##### LISTED RECORDS #####

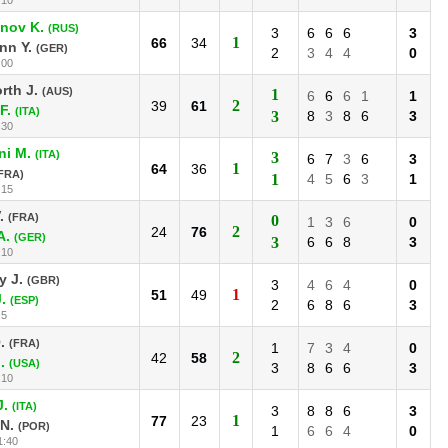
nov K.
(RUS)
3
6
6
6
3
1
66
34
nn Y.
(GER)
2
3
4
4
0
:00
rth J.
(AUS)
1
6
6
6
1
1
2
39
61
F.
(ITA)
3
8
3
8
6
3
:30
ni M.
(ITA)
3
6
7
3
6
3
1
64
36
FRA)
1
4
5
6
3
1
:15
.
(FRA)
0
1
3
6
0
2
24
76
A.
(GER)
3
6
6
8
3
:10
y J.
(GBR)
3
4
6
4
0
1
51
49
.
(ESP)
2
6
8
6
3
:5
.
(FRA)
1
7
3
4
0
2
42
58
.
(USA)
3
8
6
6
3
:10
J.
(ITA)
3
8
8
6
3
1
77
23
N.
(POR)
1
6
6
4
0
1:40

#####

ACTION ITEM:
Every line above should be returned exactly; the pictures stay out.

ANSWER BELOW:
nov K.
(RUS)
3
6
6
6
3
1
66
34
nn Y.
(GER)
2
3
4
4
0
:00
rth J.
(AUS)
1
6
6
6
1
1
2
39
61
F.
(ITA)
3
8
3
8
6
3
:30
ni M.
(ITA)
3
6
7
3
6
3
1
64
36
FRA)
1
4
5
6
3
1
:15
.
(FRA)
0
1
3
6
0
2
24
76
A.
(GER)
3
6
6
8
3
:10
y J.
(GBR)
3
4
6
4
0
1
51
49
.
(ESP)
2
6
8
6
3
:5
.
(FRA)
1
7
3
4
0
2
42
58
.
(USA)
3
8
6
6
3
:10
J.
(ITA)
3
8
8
6
3
1
77
23
N.
(POR)
1
6
6
4
0
1:40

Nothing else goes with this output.